Holy Cross (Deloy Chet; Ingirraller) is a city in Yukon-Koyukuk Census Area, Alaska, United States. As of the 2020 census, Holy Cross had a population of 176.
==Geography==
Holy Cross is located at (62.198048, -159.773418).

According to the United States Census Bureau, the city has a total area of 37.4 sqmi, of which, 31.3 sqmi of it is land and 6.2 sqmi of it (16.51%) is water.

==Demographics==

Holy Cross first appeared on the 1880 U.S. Census as the unincorporated Inuit village of "Askhomute." In 1890, it was reported as "Kozerevsky." In 1900 and 1910, it was called "Koserefsky." It did not report on the 1920 U.S. Census. In 1930, it was then returned as Holy Cross for the first time. It was formally incorporated in 1968.

Historical population
| Census | Pop. | Note | %± |
| 1880 | 30 |  | — |
| 1890 | 131 |  | 336.7% |
| 1900 | 135 |  | 3.1% |
| 1910 | 231 |  | 71.1% |
| 1930 | 337 |  | — |
| 1940 | 226 |  | −32.9% |
| 1950 | 157 |  | −30.5% |
| 1960 | 256 |  | 63.1% |
| 1970 | 199 |  | −22.3% |
| 1980 | 241 |  | 21.1% |
| 1990 | 277 |  | 14.9% |
| 2000 | 227 |  | −18.1% |
| 2010 | 178 |  | −21.6% |
| 2020 | 176 |  | −1.1% |
| 2022 (est.) | 172 | Decrease | −2.3% |
U.S. Decennial Census

===2020 census===

As of the 2020 census, Holy Cross had a population of 176. The median age was 36.5 years. 23.9% of residents were under the age of 18 and 15.9% of residents were 65 years of age or older. For every 100 females there were 131.6 males, and for every 100 females age 18 and over there were 131.0 males age 18 and over.

0.0% of residents lived in urban areas, while 100.0% lived in rural areas.

There were 72 households in Holy Cross, of which 36.1% had children under the age of 18 living in them. Of all households, 23.6% were married-couple households, 29.2% were households with a male householder and no spouse or partner present, and 22.2% were households with a female householder and no spouse or partner present. About 34.7% of all households were made up of individuals and 9.7% had someone living alone who was 65 years of age or older.

There were 87 housing units, of which 17.2% were vacant.

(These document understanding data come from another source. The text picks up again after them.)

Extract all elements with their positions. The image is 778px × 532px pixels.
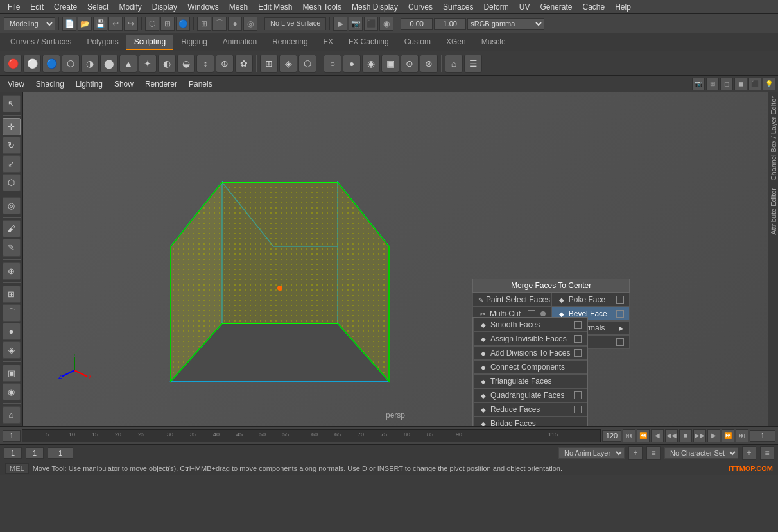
coord-y-input[interactable] <box>434 18 466 30</box>
sculpt-icon-17[interactable]: ○ <box>324 55 341 73</box>
range-start-input[interactable] <box>4 447 22 459</box>
render-icon[interactable]: ◉ <box>379 17 393 31</box>
anim-layer-select[interactable]: No Anim Layer <box>558 447 625 459</box>
snap-icon[interactable]: ⊞ <box>160 17 175 31</box>
sculpt-icon-22[interactable]: ⊗ <box>420 55 438 73</box>
menu-uv[interactable]: UV <box>514 1 535 13</box>
vp-icon-lights[interactable]: 💡 <box>763 78 775 90</box>
bevel-option-box[interactable] <box>616 310 624 318</box>
render-region-icon[interactable]: ▣ <box>3 365 21 382</box>
vp-icon-shaded[interactable]: ◼ <box>734 78 747 90</box>
menu-deform[interactable]: Deform <box>478 1 514 13</box>
tab-polygons[interactable]: Polygons <box>79 35 126 50</box>
gamma-select[interactable]: sRGB gamma <box>467 18 544 30</box>
poke-option-box[interactable] <box>616 296 624 304</box>
char-set-icon1[interactable]: + <box>742 446 756 460</box>
add-divisions-box[interactable] <box>574 349 582 357</box>
vp-icon-tex[interactable]: ⬛ <box>748 78 761 90</box>
sculpt-icon-14[interactable]: ⊞ <box>260 55 278 73</box>
vp-renderer-menu[interactable]: Renderer <box>140 78 182 90</box>
camera-icon2[interactable]: 📷 <box>349 17 363 31</box>
menu-display[interactable]: Display <box>147 1 182 13</box>
step-fwd-btn[interactable]: ▶ <box>707 429 720 442</box>
ctx-assign-invisible[interactable]: ◆ Assign Invisible Faces <box>473 332 587 346</box>
sculpt-icon-5[interactable]: ◑ <box>81 55 99 73</box>
assign-invisible-box[interactable] <box>574 335 582 343</box>
range-end-input[interactable] <box>26 447 44 459</box>
tab-sculpting[interactable]: Sculpting <box>126 35 173 50</box>
sculpt-icon-18[interactable]: ● <box>343 55 361 73</box>
snap-to-curve-icon[interactable]: ⌒ <box>3 304 21 322</box>
frame-end-input[interactable] <box>602 430 621 442</box>
play-fwd-btn[interactable]: ▶▶ <box>693 429 706 442</box>
ipr-icon[interactable]: ◉ <box>3 383 21 400</box>
vp-icon-camera[interactable]: 📷 <box>692 78 705 90</box>
ctx-bridge-faces[interactable]: ◆ Bridge Faces <box>473 416 587 426</box>
ctx-poke-face[interactable]: ◆ Poke Face <box>551 293 630 307</box>
frame-start-input[interactable] <box>3 430 21 442</box>
mode-selector[interactable]: Modeling <box>4 17 55 30</box>
tab-custom[interactable]: Custom <box>397 35 438 50</box>
menu-curves[interactable]: Curves <box>403 1 438 13</box>
live-surface-btn[interactable]: No Live Surface <box>264 17 326 30</box>
snap-point-icon[interactable]: ● <box>228 17 242 31</box>
paint-tool-icon[interactable]: 🖌 <box>3 220 21 237</box>
menu-surfaces[interactable]: Surfaces <box>438 1 478 13</box>
snap-to-point-icon[interactable]: ● <box>3 323 21 340</box>
step-back-btn[interactable]: ◀ <box>651 429 664 442</box>
menu-create[interactable]: Create <box>49 1 82 13</box>
ctx-triangulate[interactable]: ◆ Triangulate Faces <box>473 374 587 388</box>
sculpt-icon-15[interactable]: ◈ <box>279 55 297 73</box>
coord-x-input[interactable] <box>401 18 433 30</box>
redo-icon[interactable]: ↪ <box>124 17 138 31</box>
menu-mesh-display[interactable]: Mesh Display <box>347 1 403 13</box>
menu-windows[interactable]: Windows <box>182 1 224 13</box>
snap-to-grid-icon[interactable]: ⊞ <box>3 286 21 303</box>
next-key-btn[interactable]: ⏩ <box>722 429 734 442</box>
sculpt-icon-4[interactable]: ⬡ <box>62 55 80 73</box>
open-file-icon[interactable]: 📂 <box>78 17 92 31</box>
anim-layer-icon2[interactable]: ≡ <box>646 446 661 460</box>
ctx-smooth-faces[interactable]: ◆ Smooth Faces <box>473 318 587 332</box>
menu-edit[interactable]: Edit <box>25 1 49 13</box>
menu-help[interactable]: Help <box>610 1 636 13</box>
char-set-icon2[interactable]: ≡ <box>760 446 774 460</box>
sculpt-icon-1[interactable]: 🔴 <box>4 55 22 73</box>
snap-grid-icon[interactable]: ⊞ <box>197 17 211 31</box>
ctx-connect-components[interactable]: ◆ Connect Components <box>473 360 587 374</box>
viewport[interactable]: Merge Faces To Center ✎ Paint Select Fac… <box>23 92 768 426</box>
tab-xgen[interactable]: XGen <box>438 35 474 50</box>
menu-generate[interactable]: Generate <box>535 1 577 13</box>
attribute-editor-label[interactable]: Attribute Editor <box>770 184 777 239</box>
menu-edit-mesh[interactable]: Edit Mesh <box>253 1 297 13</box>
ctx-quadrangulate[interactable]: ◆ Quadrangulate Faces <box>473 388 587 402</box>
ctx-reduce-faces[interactable]: ◆ Reduce Faces <box>473 402 587 416</box>
smooth-box[interactable] <box>574 321 582 329</box>
sculpt-icon-19[interactable]: ◉ <box>362 55 380 73</box>
reduce-box[interactable] <box>574 406 582 413</box>
menu-select[interactable]: Select <box>82 1 114 13</box>
magnet-icon[interactable]: 🔵 <box>176 17 190 31</box>
current-frame-input[interactable] <box>750 430 775 442</box>
sculpt-icon-23[interactable]: ⌂ <box>445 55 463 73</box>
sculpt-icon-11[interactable]: ↕ <box>196 55 214 73</box>
snap-view-icon[interactable]: ◎ <box>243 17 257 31</box>
vp-shading-menu[interactable]: Shading <box>31 78 69 90</box>
scale-tool-icon[interactable]: ⤢ <box>3 155 21 173</box>
char-set-select[interactable]: No Character Set <box>664 447 738 459</box>
camera-icon1[interactable]: ▶ <box>333 17 347 31</box>
vp-icon-grid[interactable]: ⊞ <box>706 78 719 90</box>
hud-icon[interactable]: ⬛ <box>364 17 378 31</box>
sculpt-icon-3[interactable]: 🔵 <box>42 55 60 73</box>
current-frame-display[interactable] <box>48 447 73 459</box>
move-tool-icon[interactable]: ✛ <box>3 118 21 135</box>
tab-fx[interactable]: FX <box>316 35 341 50</box>
tab-fx-caching[interactable]: FX Caching <box>341 35 397 50</box>
sculpt-icon-6[interactable]: ⬤ <box>100 55 118 73</box>
sculpt-icon-16[interactable]: ⬡ <box>298 55 316 73</box>
vp-show-menu[interactable]: Show <box>109 78 139 90</box>
tab-animation[interactable]: Animation <box>215 35 264 50</box>
undo-icon[interactable]: ↩ <box>108 17 123 31</box>
rotate-tool-icon[interactable]: ↻ <box>3 137 21 154</box>
select-icon[interactable]: ⬡ <box>145 17 159 31</box>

The homeowner vacancy rate was 0.0% and the rental vacancy rate was 0.0%.

Racial composition as of the 2020 census
| Race | Number | Percent |
|---|---|---|
| White | 7 | 4.0% |
| Black or African American | 0 | 0.0% |
| American Indian and Alaska Native | 142 | 80.7% |
| Asian | 0 | 0.0% |
| Native Hawaiian and Other Pacific Islander | 0 | 0.0% |
| Some other race | 0 | 0.0% |
| Two or more races | 27 | 15.3% |
| Hispanic or Latino (of any race) | 2 | 1.1% |

===2000 census===

As of the census of 2000, there were 227 people, 64 households, and 49 families residing in the city. The population density was 7.3 PD/sqmi. There were 81 housing units at an average density of 2.6 /sqmi. The racial makeup of the city was 3.52% White and 96.48% Native American.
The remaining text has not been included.